Throughout his life, Stokowski remained interested in music that was innovative and stretched the mind.   Like so many other musicians - Debussy, Stravinsky, Benjamin Britten, Messiaen - he wa fascinated by non-western form and travelled to Asia in 1927-8.  He spoke coherently about Asian music and conducted Aaron Avshalamov's Hutungs of Beijing (1931) in 1935, presumably having met the composer.  Although the piece describes cluster housing in old Beijing, it's not a cultural hybrid but western music with oriental spice, delightful, but not authentic.  About 25 years ago recordings were made of Avshalamov's major works, which I received from a friend who was a neighbour of the composer who returned to the US in 1947.  Much more adventurously, Stokowski conducted the work of Hidemaro Konoye (1898-1973). Konoye was a bona fide Prince, a scion of the Fujiwara Clan, which goes back 1500 years and is closely associated with the Imperial Household. His brother was Prime Minister of Japan.  Konoye trained in Europe, studying with Franz Schreker, Karl Muck and Erich Kleiber. He was a friend of Wilhelm Furtwängler and Richard Strauss, he conducted the Berlin Philharmonic and founded the New Symphony Orchestra of Tokyo (now the famous NHK Symphony).  They made the first ever recording of Mahler's Symphony no 4 in 1930, one of the first to use the then new electric technology.So much for the idea that Mahler was unknown til the 1960's.  Stokowski conducted Konoye's Etenraku (1931) three times in 1935 with the Philadelphia Orchestra. What the audience and orchestra made of it, I don't know, as it is genuine gagaku music, orchestrated for western instruments. Gagaku was an aristocratic genre, heard mainly in court circles, never "populist".  But it is a fascinating piece, listen to a clip HERE, conducted not by Stokowski but by Ryusuke Numajiri. who's probably more idiomatic. Perhaps Stokowski knew Konoye who was extremely well connected. Stokowski conducted in Japan several times during Konoye's lifetime. Konoye, incidentally, was arrested and imprisoned by the US when he was leading a group of Japanese musicians back to Japan after the war, which they'd spent in Germany. Technically "enemy" though they weren't involved in atrocities.

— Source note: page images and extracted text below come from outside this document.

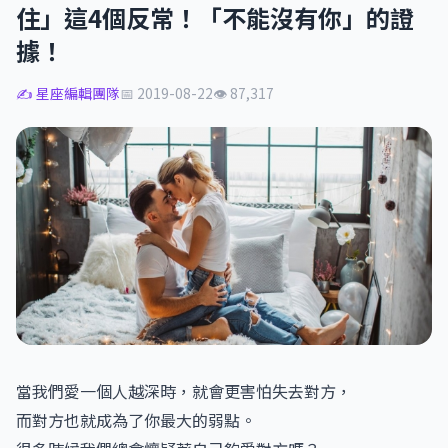
住」這4個反常！「不能沒有你」的證
據！
✍️ 星座編輯團隊
📅 2019-08-22
👁 87,317
當我們愛一個人越深時，就會更害怕失去對方，
而對方也就成為了你最大的弱點。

Thursday, 10 September 2015

Charles Ives and Carl Nielsen, the Wild Men of Music Prom 72

Charles Ives and Carl Nielsen, two great outsiders,  together in Prom 72 with  Andrew Litton conducting the BBC SO.. the BBC Singers, the Tiffin Boys and Girls Choirs, The Crouch End Choir and a cast of good soloists

Lovely Carl Nielsen Springtime on Funen, so pretty that one might forget that Spring is brief, even on a paradise island. To make a living, Nielsen had to move to the city, though he never lost his love for his country roots. Henning Kraggerud was the soloist in Nielsen's Violin Concerto.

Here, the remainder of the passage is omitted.